Wellspring is also a plaintiff in the lawsuit challenging Wyoming’s abortion bans.
“We are sorry to see the clinic close; the doctors and staff have provided skilled, compassionate abortion care to so many in need. We are very grateful for their long service.” Chelsea’s Fund Executive Director Christine Lichtenfels told WyoFile. “We want to remind all that medication abortion services remain available in Wyoming: Just The Pill and Aid Access provide telehealth medication services.”
Just The Pill has been providing online access to abortion-inducing pills to patients in Minnesota, Colorado, Montana and Wyoming since 2020.
“We only found out about the closing of the clinic through a news story, but we are ready to absorb any patients needing abortion care,” Dr. Julie Amaon, medical director at Just the Pill, wrote in an email. “It is a shame that Wyoming is losing a trusted provider of full spectrum obstetrics and gynecology care, including abortion.”

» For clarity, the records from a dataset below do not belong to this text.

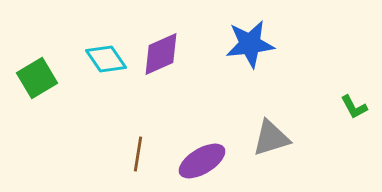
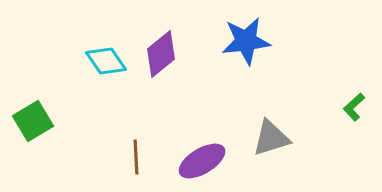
blue star: moved 4 px left, 3 px up
purple diamond: rotated 15 degrees counterclockwise
cyan diamond: moved 2 px down
green square: moved 4 px left, 43 px down
green L-shape: rotated 76 degrees clockwise
brown line: moved 2 px left, 3 px down; rotated 12 degrees counterclockwise
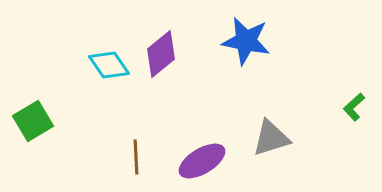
blue star: rotated 18 degrees clockwise
cyan diamond: moved 3 px right, 4 px down
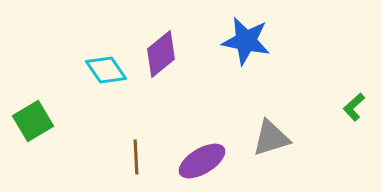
cyan diamond: moved 3 px left, 5 px down
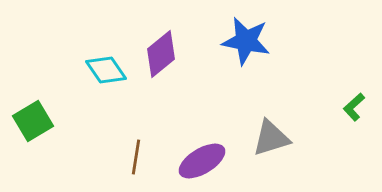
brown line: rotated 12 degrees clockwise
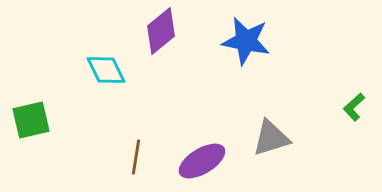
purple diamond: moved 23 px up
cyan diamond: rotated 9 degrees clockwise
green square: moved 2 px left, 1 px up; rotated 18 degrees clockwise
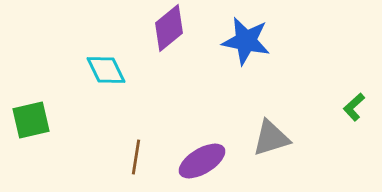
purple diamond: moved 8 px right, 3 px up
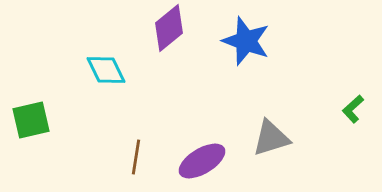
blue star: rotated 9 degrees clockwise
green L-shape: moved 1 px left, 2 px down
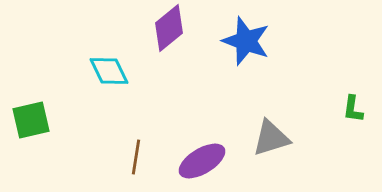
cyan diamond: moved 3 px right, 1 px down
green L-shape: rotated 40 degrees counterclockwise
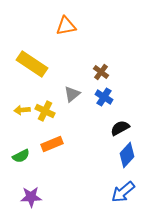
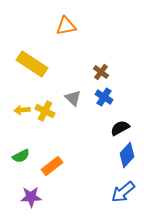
gray triangle: moved 1 px right, 4 px down; rotated 36 degrees counterclockwise
orange rectangle: moved 22 px down; rotated 15 degrees counterclockwise
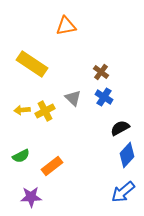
yellow cross: rotated 36 degrees clockwise
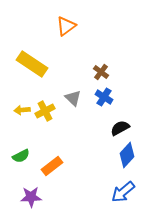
orange triangle: rotated 25 degrees counterclockwise
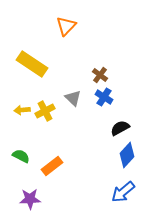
orange triangle: rotated 10 degrees counterclockwise
brown cross: moved 1 px left, 3 px down
green semicircle: rotated 126 degrees counterclockwise
purple star: moved 1 px left, 2 px down
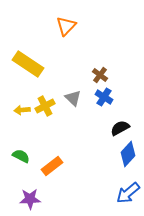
yellow rectangle: moved 4 px left
yellow cross: moved 5 px up
blue diamond: moved 1 px right, 1 px up
blue arrow: moved 5 px right, 1 px down
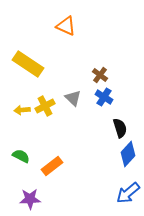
orange triangle: rotated 50 degrees counterclockwise
black semicircle: rotated 102 degrees clockwise
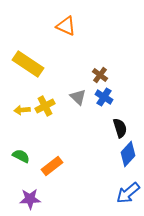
gray triangle: moved 5 px right, 1 px up
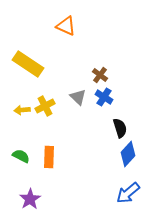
orange rectangle: moved 3 px left, 9 px up; rotated 50 degrees counterclockwise
purple star: rotated 30 degrees counterclockwise
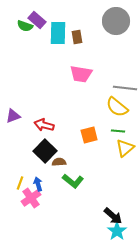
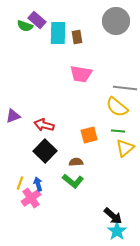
brown semicircle: moved 17 px right
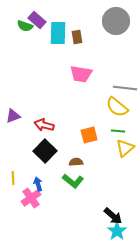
yellow line: moved 7 px left, 5 px up; rotated 24 degrees counterclockwise
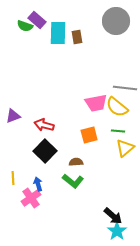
pink trapezoid: moved 15 px right, 29 px down; rotated 20 degrees counterclockwise
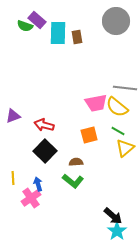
green line: rotated 24 degrees clockwise
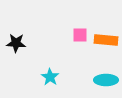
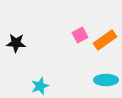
pink square: rotated 28 degrees counterclockwise
orange rectangle: moved 1 px left; rotated 40 degrees counterclockwise
cyan star: moved 10 px left, 9 px down; rotated 18 degrees clockwise
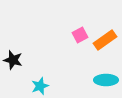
black star: moved 3 px left, 17 px down; rotated 12 degrees clockwise
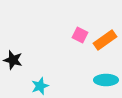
pink square: rotated 35 degrees counterclockwise
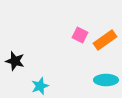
black star: moved 2 px right, 1 px down
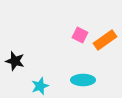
cyan ellipse: moved 23 px left
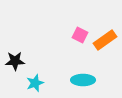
black star: rotated 18 degrees counterclockwise
cyan star: moved 5 px left, 3 px up
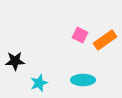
cyan star: moved 4 px right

One of Wyoming’s abortion bans would make medication used to induce abortions illegal — a first-of-its-kind ban in the nation. While that law is on hold, the U.S. Supreme Court is considering a case involving the legality of federal approvals for mifepristone, a specific type of medication often used with another pill to induce abortion.
Meantime the gap left for women seeking non-abortion-related OB-GYN services in Wyoming may be harder to close. For example, the communities of Rawlins and Kemmerer have both lost their maternity wards in recent years. An upcoming WyoFile investigation will soon explore the issue in greater depth.
By the numbers
The last four years of abortion data in Wyoming show that the number of reported abortions at clinics and doctor’s offices has increased, though rules requiring that reporting are only a few years old. In chronological order starting in 2019, the number of annual abortions reported in the state were 31, 91, 103 and 200 last year.
The actual number of women in Wyoming who received abortions is likely much higher. Amaon told the Casper Star-Tribune this summer that Just the Pill served more than 400 patients in Wyoming in 2022 alone.
The number of out-of-staters seeking abortions in Wyoming has also increased, reaching 36% of reported abortions last year. Several surrounding states — like Idaho and South Dakota — have banned most abortions.
With the dearth of clinics across much of Wyoming, however, hundreds of residents also seek elective abortions in places like Montana and Colorado.
According to Planned Parenthood of the Rocky Mountains, 240 Wyoming residents traveled to their Colorado clinics for abortions in just the last 12 months.
Wyoming’s one Planned Parenthood clinic closed in 2017, also due to financial strains.
The remaining out-of-state clinics are a long drive away for many in Wyoming, especially during the winter. Chelsea’s Fund offers resources to Wyomingites who need to travel for abortions, as does Planned Parenthood via the Wyoming Abortion Fund.